Look through the lines below and extract each one that contains "даже".

(Beginning of Entries shown)

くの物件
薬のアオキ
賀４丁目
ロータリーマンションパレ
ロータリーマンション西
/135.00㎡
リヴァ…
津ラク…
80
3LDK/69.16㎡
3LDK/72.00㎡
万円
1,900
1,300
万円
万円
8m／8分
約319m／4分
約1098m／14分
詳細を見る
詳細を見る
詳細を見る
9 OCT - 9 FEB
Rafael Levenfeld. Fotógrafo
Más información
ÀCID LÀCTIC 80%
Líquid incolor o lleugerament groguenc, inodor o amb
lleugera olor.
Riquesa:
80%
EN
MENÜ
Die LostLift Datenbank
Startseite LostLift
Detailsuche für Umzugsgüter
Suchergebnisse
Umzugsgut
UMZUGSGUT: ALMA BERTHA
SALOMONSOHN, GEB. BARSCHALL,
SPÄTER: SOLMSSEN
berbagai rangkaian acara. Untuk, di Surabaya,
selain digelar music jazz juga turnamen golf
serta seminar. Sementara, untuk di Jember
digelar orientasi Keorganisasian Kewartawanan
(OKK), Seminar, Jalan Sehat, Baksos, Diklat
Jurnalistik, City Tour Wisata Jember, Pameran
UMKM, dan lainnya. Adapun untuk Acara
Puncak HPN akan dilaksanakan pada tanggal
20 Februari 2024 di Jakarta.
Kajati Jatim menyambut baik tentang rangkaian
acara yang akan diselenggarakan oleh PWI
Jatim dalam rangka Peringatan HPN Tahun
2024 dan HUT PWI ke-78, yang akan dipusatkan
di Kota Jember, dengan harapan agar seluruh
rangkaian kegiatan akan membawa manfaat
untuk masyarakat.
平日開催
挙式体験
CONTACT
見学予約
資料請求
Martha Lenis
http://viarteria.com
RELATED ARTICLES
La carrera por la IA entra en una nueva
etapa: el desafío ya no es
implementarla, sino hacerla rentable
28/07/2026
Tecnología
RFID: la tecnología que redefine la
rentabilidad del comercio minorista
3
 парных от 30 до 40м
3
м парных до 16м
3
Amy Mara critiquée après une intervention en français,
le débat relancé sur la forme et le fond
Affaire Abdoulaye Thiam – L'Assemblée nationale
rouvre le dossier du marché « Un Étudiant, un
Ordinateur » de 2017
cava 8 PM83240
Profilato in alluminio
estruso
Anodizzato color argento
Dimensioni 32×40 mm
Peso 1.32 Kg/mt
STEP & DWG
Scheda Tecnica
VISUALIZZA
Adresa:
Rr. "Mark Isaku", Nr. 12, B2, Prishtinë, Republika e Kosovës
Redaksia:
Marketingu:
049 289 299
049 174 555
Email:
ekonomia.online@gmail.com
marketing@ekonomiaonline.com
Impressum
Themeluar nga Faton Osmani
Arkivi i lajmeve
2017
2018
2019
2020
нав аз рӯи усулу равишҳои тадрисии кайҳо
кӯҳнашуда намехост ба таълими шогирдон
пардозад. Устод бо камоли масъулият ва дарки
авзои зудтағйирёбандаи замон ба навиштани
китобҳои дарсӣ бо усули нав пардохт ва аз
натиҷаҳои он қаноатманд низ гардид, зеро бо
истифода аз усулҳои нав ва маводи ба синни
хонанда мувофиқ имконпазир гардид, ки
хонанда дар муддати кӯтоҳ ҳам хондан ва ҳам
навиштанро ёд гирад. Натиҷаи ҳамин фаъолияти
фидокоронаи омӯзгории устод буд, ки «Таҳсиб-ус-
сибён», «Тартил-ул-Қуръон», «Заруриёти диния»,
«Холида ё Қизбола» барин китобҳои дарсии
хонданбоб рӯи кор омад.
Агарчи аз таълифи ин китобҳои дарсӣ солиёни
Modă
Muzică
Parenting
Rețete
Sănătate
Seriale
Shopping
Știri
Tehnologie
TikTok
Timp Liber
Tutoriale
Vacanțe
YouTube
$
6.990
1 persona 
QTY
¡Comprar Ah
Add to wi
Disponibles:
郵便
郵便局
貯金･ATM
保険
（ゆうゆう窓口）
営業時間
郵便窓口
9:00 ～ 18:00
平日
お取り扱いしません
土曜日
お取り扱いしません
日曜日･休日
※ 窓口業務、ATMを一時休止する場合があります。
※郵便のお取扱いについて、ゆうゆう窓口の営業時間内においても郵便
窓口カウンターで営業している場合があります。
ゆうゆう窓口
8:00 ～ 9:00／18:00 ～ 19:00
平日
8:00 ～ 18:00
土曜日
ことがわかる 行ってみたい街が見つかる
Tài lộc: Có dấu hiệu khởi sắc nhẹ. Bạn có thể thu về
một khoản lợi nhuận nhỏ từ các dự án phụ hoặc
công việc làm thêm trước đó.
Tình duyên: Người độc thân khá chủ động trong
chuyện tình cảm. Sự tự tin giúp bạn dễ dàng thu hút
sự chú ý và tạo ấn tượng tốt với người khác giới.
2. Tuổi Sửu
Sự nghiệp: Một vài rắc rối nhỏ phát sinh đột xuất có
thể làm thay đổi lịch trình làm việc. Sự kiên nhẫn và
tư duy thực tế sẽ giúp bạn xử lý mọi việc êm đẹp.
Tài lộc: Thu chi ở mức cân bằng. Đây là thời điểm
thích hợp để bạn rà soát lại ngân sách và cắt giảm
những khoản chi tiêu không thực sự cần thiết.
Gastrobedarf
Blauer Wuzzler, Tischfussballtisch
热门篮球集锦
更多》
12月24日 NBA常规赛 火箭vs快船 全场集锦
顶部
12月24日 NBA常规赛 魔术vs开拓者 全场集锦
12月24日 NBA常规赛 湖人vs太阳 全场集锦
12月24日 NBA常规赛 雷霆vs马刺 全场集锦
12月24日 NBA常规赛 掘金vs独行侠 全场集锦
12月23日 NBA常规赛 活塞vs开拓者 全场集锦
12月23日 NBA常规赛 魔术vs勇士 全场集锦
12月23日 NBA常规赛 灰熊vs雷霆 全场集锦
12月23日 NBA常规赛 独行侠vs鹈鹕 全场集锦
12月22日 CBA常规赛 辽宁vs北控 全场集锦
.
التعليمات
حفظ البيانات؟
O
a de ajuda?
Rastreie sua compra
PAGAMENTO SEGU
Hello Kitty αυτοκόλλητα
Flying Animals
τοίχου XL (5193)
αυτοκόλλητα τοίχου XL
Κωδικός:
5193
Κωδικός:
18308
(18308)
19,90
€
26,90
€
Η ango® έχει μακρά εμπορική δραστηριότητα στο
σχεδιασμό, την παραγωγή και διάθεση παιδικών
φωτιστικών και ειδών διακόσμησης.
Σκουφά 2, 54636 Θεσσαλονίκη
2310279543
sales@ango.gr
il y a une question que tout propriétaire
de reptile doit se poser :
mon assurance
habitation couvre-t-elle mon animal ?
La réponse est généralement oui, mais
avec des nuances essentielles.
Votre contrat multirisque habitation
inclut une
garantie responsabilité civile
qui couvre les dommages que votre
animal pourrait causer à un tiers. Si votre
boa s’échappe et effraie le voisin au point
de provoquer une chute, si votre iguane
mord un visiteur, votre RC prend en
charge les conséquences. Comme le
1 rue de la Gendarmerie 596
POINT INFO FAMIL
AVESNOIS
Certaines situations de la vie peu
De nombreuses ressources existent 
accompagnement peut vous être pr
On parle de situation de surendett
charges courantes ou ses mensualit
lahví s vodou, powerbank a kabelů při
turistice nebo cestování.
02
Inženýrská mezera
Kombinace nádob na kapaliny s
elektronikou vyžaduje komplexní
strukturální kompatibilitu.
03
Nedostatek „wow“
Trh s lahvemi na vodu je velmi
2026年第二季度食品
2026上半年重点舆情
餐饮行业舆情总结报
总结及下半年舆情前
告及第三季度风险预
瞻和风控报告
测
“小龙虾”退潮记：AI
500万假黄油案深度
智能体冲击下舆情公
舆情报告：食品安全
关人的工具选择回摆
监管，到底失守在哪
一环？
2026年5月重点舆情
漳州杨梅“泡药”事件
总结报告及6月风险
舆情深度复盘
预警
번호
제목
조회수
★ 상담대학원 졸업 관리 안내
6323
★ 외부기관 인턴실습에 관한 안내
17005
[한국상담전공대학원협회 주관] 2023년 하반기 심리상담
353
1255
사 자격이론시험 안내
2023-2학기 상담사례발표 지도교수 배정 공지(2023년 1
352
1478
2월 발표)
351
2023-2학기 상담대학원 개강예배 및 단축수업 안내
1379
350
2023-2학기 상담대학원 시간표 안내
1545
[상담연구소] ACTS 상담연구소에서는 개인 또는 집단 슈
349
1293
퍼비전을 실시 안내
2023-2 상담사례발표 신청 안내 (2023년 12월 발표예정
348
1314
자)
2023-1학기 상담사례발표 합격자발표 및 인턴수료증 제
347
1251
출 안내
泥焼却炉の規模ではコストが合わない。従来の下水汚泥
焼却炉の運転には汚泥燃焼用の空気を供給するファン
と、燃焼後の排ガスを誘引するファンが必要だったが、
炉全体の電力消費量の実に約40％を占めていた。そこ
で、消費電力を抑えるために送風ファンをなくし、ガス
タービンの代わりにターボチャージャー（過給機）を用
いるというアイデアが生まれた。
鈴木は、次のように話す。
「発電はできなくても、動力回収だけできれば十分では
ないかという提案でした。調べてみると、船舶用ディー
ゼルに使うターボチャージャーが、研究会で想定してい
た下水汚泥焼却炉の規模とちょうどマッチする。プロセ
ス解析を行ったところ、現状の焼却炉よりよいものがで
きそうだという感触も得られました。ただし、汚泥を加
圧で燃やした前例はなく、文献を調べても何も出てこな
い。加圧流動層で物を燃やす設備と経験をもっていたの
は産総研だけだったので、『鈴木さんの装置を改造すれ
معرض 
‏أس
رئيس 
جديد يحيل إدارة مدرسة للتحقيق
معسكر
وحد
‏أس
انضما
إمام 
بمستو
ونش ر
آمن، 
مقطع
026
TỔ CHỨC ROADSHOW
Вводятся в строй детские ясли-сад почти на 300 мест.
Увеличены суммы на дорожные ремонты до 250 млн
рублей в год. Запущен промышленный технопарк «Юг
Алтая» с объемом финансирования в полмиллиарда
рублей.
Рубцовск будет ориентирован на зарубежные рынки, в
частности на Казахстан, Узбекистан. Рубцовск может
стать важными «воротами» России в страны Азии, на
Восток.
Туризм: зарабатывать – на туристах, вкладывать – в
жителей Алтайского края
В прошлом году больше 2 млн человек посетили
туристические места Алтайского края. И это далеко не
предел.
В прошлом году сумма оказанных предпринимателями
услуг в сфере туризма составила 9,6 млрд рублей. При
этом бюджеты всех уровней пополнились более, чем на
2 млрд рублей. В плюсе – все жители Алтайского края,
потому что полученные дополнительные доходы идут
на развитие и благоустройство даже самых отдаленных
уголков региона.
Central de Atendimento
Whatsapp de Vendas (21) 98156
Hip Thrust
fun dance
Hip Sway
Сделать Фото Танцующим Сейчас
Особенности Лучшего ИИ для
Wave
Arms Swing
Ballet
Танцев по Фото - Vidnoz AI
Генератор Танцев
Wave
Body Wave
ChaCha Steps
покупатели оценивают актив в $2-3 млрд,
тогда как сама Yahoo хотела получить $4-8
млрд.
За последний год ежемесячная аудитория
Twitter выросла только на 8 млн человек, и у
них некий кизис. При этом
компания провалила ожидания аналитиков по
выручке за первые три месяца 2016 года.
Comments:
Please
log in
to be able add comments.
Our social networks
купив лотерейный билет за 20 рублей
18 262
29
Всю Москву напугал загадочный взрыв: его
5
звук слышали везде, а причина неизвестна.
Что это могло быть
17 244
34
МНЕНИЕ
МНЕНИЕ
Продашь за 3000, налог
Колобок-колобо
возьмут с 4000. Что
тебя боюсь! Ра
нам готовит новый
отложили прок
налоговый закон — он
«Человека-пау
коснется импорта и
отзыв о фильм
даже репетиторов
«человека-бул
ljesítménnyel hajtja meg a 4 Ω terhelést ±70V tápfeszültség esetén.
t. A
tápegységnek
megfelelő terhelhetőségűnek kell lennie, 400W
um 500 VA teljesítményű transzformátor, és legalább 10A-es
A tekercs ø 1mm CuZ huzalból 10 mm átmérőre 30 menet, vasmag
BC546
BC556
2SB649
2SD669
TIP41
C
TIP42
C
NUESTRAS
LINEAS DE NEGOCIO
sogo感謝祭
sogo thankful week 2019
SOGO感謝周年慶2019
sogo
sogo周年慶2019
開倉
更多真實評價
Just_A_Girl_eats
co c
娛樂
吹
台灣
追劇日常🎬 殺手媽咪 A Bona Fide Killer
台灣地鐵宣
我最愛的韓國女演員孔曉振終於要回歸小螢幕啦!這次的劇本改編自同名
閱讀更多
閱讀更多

(End of Entries shown)

**Written response:**
на развитие и благоустройство даже самых отдаленных
даже репетиторов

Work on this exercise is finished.